[Extracted page text data]

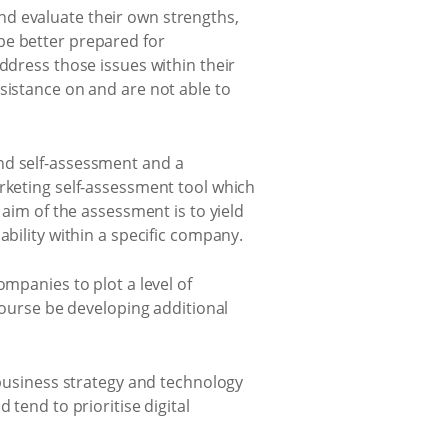
nd evaluate their own strengths,
be better prepared for
ddress those issues within their
sistance on and are not able to
nd self-assessment and a
arketing self-assessment tool which
 aim of the assessment is to yield
ability within a specific company.
ompanies to plot a level of
 course be developing additional
 business strategy and technology
 tend to prioritise digital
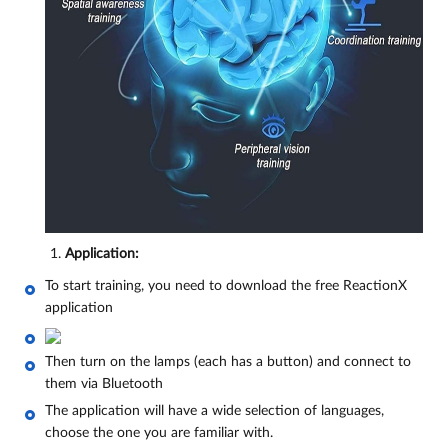
Application:
To start training, you need to download the free ReactionX
application
Then turn on the lamps (each has a button) and connect to
them via Bluetooth
The application will have a wide selection of languages,
choose the one you are familiar with.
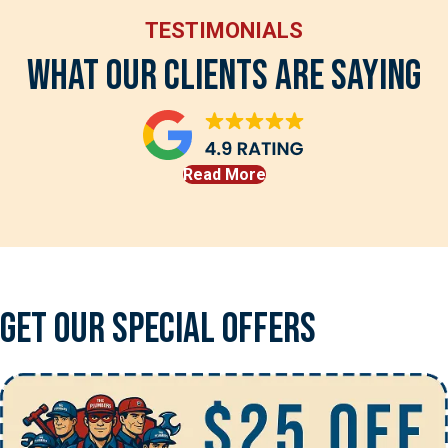
TESTIMONIALS
What Our Clients Are Saying
Read More
Get Our Special Offers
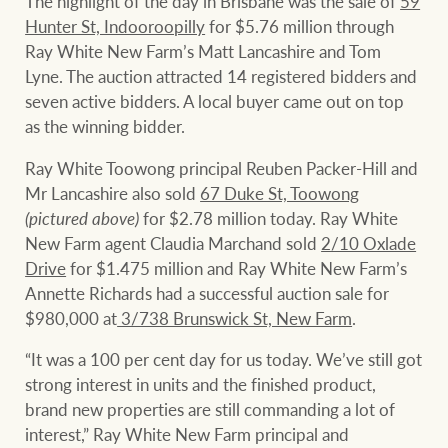
The highlight of the day in Brisbane was the sale of
59
Hunter St, Indooroopilly
for $5.76 million through
Ray White New Farm’s Matt Lancashire and Tom
Lyne. The auction attracted 14 registered bidders and
seven active bidders. A local buyer came out on top
as the winning bidder.
Ray White Toowong principal Reuben Packer-Hill and
Mr Lancashire also sold
67 Duke St, Toowong
(pictured above)
for $2.78 million today. Ray White
New Farm agent Claudia Marchand sold
2/10 Oxlade
Drive
for $1.475 million and Ray White New Farm’s
Annette Richards had a successful auction sale for
$980,000 at
3/738 Brunswick St, New Farm
.
“It was a 100 per cent day for us today. We’ve still got
strong interest in units and the finished product,
brand new properties are still commanding a lot of
interest,” Ray White New Farm principal and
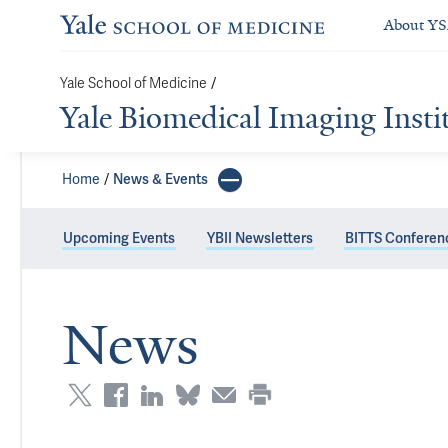
About Y
Yale School of Medicine
/
Yale Biomedical Imaging Insti
Home
News & Events
Upcoming Events
YBII Newsletters
BITTS Conferen
News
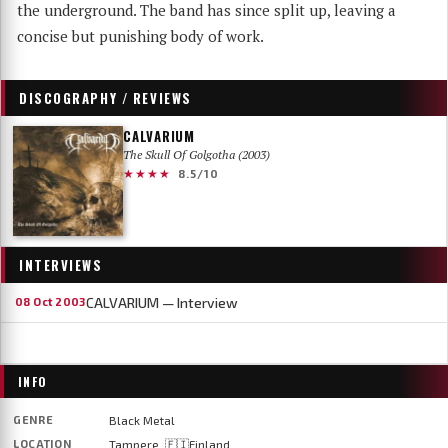
the underground. The band has since split up, leaving a
concise but punishing body of work.
DISCOGRAPHY / REVIEWS
CALVARIUM
The Skull Of Golgotha (2003)
★★★★
8.5/10
INTERVIEWS
CALVARIUM — Interview
08 Oct 2003
INFO
GENRE
Black Metal
LOCATION
Tampere, 🇫🇮Finland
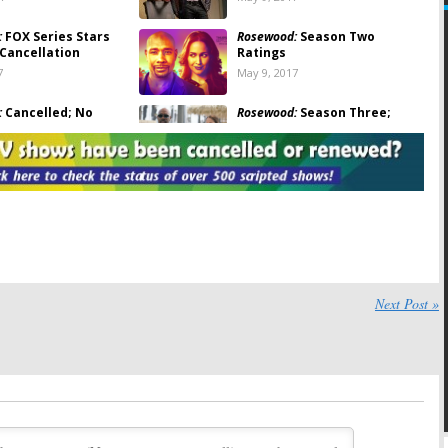
:
FOX Series Stars
Rosewood:
Season Two
 Cancellation
Ratings
7
May 9, 2017
:
Cancelled; No
Rosewood:
Season Three;
hree for FOX Drama
Should the FOX TV Show Be
Cancelled or Renewed?
7
April 14, 2017
la Gallo Coming to
Rosewood:
Eddie Cibrian
for FOX Crossover
Replaces Brian Austin Green
on FOX Series
28, 2016
July 14, 2016
:
Brian Austin Green
Rosewood:
Season One
ason Two of FOX
Ratings
Next Post »
May 26, 2016
016
:
Season Two
Rosewood:
Season Two
for FOX Series
Renewal Coming? Sam
Huntington Added to Cast
16
February 15, 2016
:
FOX Teases TV
Rosewood:
Cancel or Keep the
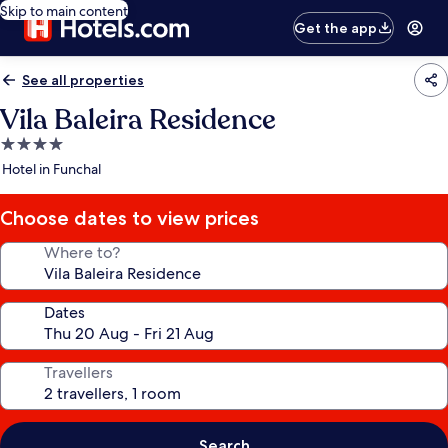
Skip to main content
Get the app
See all properties
Vila Baleira Residence
4.0
star
Hotel in Funchal
property
Choose dates to view prices
Where to?
Dates
Travellers
Search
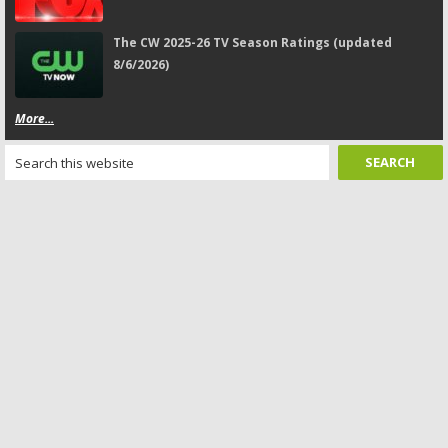
The CW 2025-26 TV Season Ratings (updated
8/6/2026)
More...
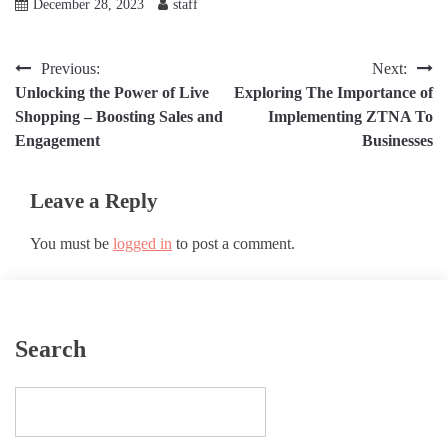
December 28, 2023
staff
Post
Previous:
Next:
Unlocking the Power of Live
Exploring The Importance of
navigation
Shopping – Boosting Sales and
Implementing ZTNA To
Engagement
Businesses
Leave a Reply
You must be
logged in
to post a comment.
Search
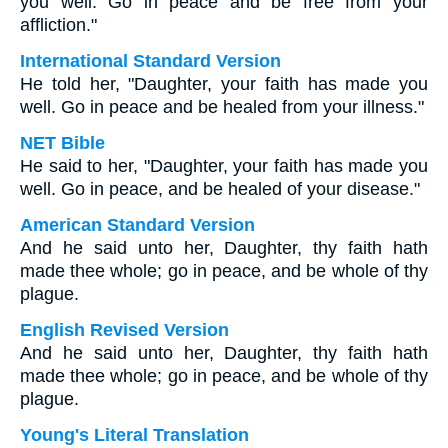
you well. Go in peace and be free from your
affliction."
International Standard Version
He told her, "Daughter, your faith has made you
well. Go in peace and be healed from your illness."
NET Bible
He said to her, "Daughter, your faith has made you
well. Go in peace, and be healed of your disease."
American Standard Version
And he said unto her, Daughter, thy faith hath
made thee whole; go in peace, and be whole of thy
plague.
English Revised Version
And he said unto her, Daughter, thy faith hath
made thee whole; go in peace, and be whole of thy
plague.
Young's Literal Translation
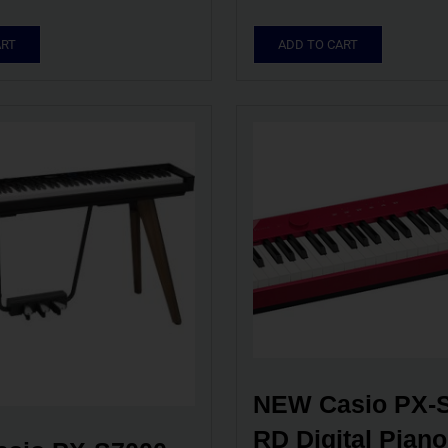
ART
ADD TO CART
NEW Casio PX-S
RD Digital Piano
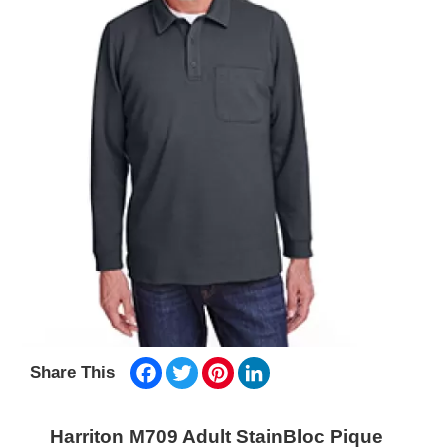
Facebook
Twitter
Pinterest
LinkedIn
Share This
Harriton M709 Adult StainBloc Pique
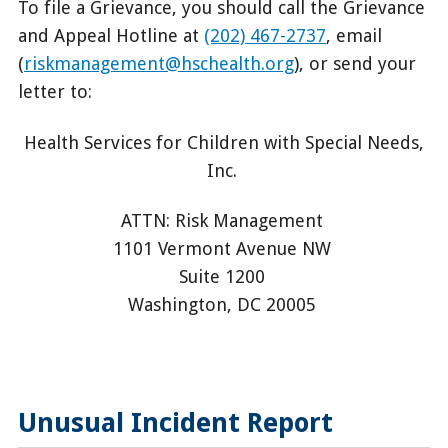
To file a Grievance, you should call the Grievance
and Appeal Hotline at
(202) 467-2737
, email
(
riskmanagement@hschealth.org
), or send your
letter to:
Health Services for Children with Special Needs,
Inc.
ATTN: Risk Management
1101 Vermont Avenue NW
Suite 1200
Washington, DC 20005
Unusual Incident Report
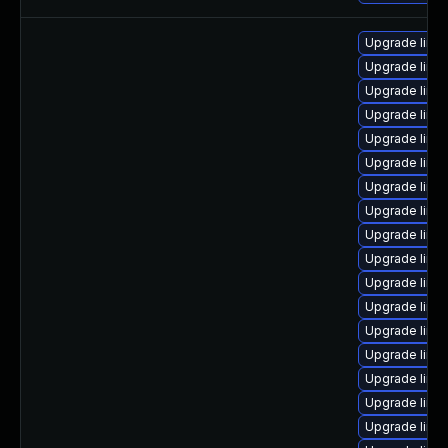
Upgrade linu
Upgrade linu
Upgrade linux
Upgrade linu
Upgrade linu
Upgrade linu
Upgrade linu
Upgrade linu
Upgrade linu
Upgrade linu
Upgrade linux
Upgrade linu
Upgrade linux
Upgrade linu
Upgrade linu
Upgrade linu
Upgrade linux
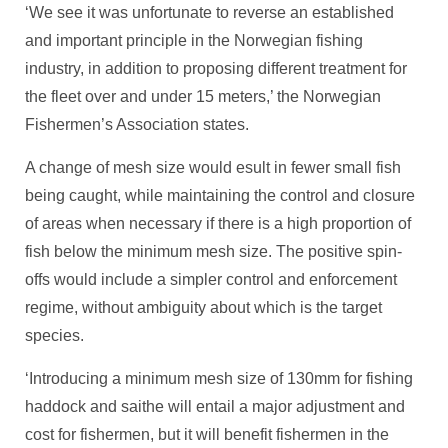
‘We see it was unfortunate to reverse an established
and important principle in the Norwegian fishing
industry, in addition to proposing different treatment for
the fleet over and under 15 meters,’ the Norwegian
Fishermen’s Association states.
A change of mesh size would esult in fewer small fish
being caught, while maintaining the control and closure
of areas when necessary if there is a high proportion of
fish below the minimum mesh size. The positive spin-
offs would include a simpler control and enforcement
regime, without ambiguity about which is the target
species.
‘Introducing a minimum mesh size of 130mm for fishing
haddock and saithe will entail a major adjustment and
cost for fishermen, but it will benefit fishermen in the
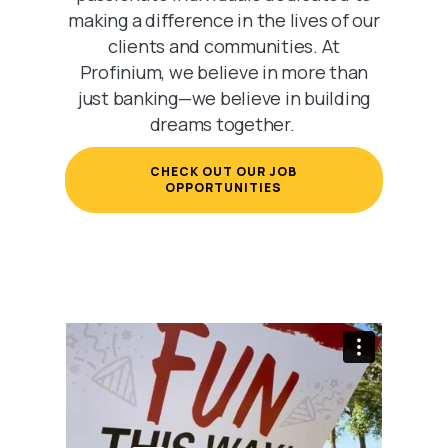
making a difference in the lives of our
clients and communities. At
Profinium, we believe in more than
just banking—we believe in building
dreams together.
CHECK OUT OUR JOB
(OPENS IN A NEW WIND
OPPORTUNITIES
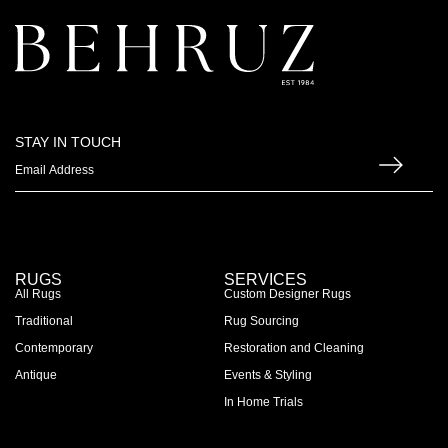
STAY IN TOUCH
RUGS
SERVICES
All Rugs
Custom Designer Rugs
Traditional
Rug Sourcing
Contemporary
Restoration and Cleaning
Antique
Events & Styling
In Home Trials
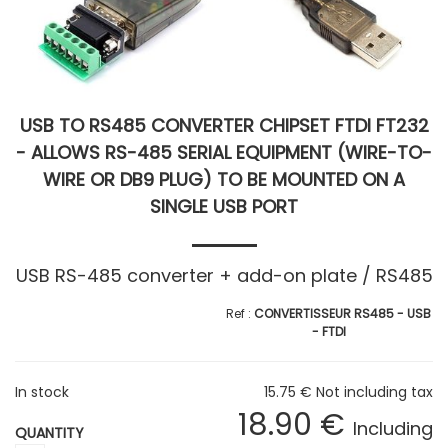
USB TO RS485 CONVERTER CHIPSET FTDI FT232
- ALLOWS RS-485 SERIAL EQUIPMENT (WIRE-TO-
WIRE OR DB9 PLUG) TO BE MOUNTED ON A
SINGLE USB PORT
USB RS-485 converter + add-on plate / RS485
CONVERTISSEUR RS485 - USB
- FTDI
In stock
15
.75
€
Not including tax
18
.90
€
Including
QUANTITY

### [What you need to do]
Leave out the pictures. Return exactly the lines from the first line of the records to the line bearing "concise but punishing body of work.", inclusive.

### [Response]
nd evaluate their own strengths,
be better prepared for
ddress those issues within their
sistance on and are not able to
nd self-assessment and a
arketing self-assessment tool which
 aim of the assessment is to yield
ability within a specific company.
ompanies to plot a level of
 course be developing additional
 business strategy and technology
 tend to prioritise digital
Application:
To start training, you need to download the free ReactionX
application
Then turn on the lamps (each has a button) and connect to
them via Bluetooth
The application will have a wide selection of languages,
choose the one you are familiar with.
TESTIMONIALS
What Our Clients Are Saying
Read More
Get Our Special Offers
The highlight of the day in Brisbane was the sale of
59
Hunter St, Indooroopilly
for $5.76 million through
Ray White New Farm’s Matt Lancashire and Tom
Lyne. The auction attracted 14 registered bidders and
seven active bidders. A local buyer came out on top
as the winning bidder.
Ray White Toowong principal Reuben Packer-Hill and
Mr Lancashire also sold
67 Duke St, Toowong
(pictured above)
for $2.78 million today. Ray White
New Farm agent Claudia Marchand sold
2/10 Oxlade
Drive
for $1.475 million and Ray White New Farm’s
Annette Richards had a successful auction sale for
$980,000 at
3/738 Brunswick St, New Farm
.
“It was a 100 per cent day for us today. We’ve still got
strong interest in units and the finished product,
brand new properties are still commanding a lot of
interest,” Ray White New Farm principal and
About Y
Yale School of Medicine
/
Yale Biomedical Imaging Insti
Home
News & Events
Upcoming Events
YBII Newsletters
BITTS Conferen
News
the underground. The band has since split up, leaving a
concise but punishing body of work.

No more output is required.